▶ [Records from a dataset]
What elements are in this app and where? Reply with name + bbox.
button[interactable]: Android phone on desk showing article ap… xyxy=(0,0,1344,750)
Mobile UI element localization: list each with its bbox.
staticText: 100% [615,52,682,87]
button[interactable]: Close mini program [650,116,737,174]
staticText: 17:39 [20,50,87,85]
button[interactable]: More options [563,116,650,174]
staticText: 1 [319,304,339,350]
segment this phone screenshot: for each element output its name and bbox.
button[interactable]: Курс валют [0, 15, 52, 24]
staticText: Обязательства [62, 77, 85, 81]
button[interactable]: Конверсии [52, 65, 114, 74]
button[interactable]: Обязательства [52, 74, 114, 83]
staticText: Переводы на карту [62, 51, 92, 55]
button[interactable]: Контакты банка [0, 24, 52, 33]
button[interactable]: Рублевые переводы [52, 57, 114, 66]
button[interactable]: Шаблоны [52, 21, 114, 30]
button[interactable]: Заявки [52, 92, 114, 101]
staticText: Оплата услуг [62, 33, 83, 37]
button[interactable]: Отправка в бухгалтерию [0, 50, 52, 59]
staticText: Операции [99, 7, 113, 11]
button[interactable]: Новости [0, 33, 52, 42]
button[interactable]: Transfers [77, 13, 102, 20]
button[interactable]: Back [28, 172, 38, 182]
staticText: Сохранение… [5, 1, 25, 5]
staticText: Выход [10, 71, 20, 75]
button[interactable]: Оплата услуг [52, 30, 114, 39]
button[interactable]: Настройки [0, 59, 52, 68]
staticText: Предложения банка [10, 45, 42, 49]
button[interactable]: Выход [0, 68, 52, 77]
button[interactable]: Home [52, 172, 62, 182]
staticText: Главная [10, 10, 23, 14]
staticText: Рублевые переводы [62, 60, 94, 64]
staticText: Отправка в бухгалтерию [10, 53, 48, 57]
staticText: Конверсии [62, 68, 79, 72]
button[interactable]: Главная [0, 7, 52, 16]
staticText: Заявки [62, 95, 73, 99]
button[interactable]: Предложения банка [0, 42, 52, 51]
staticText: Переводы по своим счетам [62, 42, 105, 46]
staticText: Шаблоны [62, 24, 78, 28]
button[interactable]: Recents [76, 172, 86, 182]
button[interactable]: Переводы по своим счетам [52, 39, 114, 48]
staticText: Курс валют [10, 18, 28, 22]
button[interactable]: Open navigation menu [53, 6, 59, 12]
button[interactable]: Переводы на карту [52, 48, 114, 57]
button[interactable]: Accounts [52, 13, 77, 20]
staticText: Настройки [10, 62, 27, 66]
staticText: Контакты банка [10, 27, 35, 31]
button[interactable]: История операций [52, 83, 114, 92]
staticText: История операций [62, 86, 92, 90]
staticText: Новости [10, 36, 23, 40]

▶ [What this task involves] Copy out each line of the entries where the word "with" is found.

▶ [Answer to the problem]
What elements are in this app and where? Reply with name + bbox.
Mobile UI element localization: list each with its bbox.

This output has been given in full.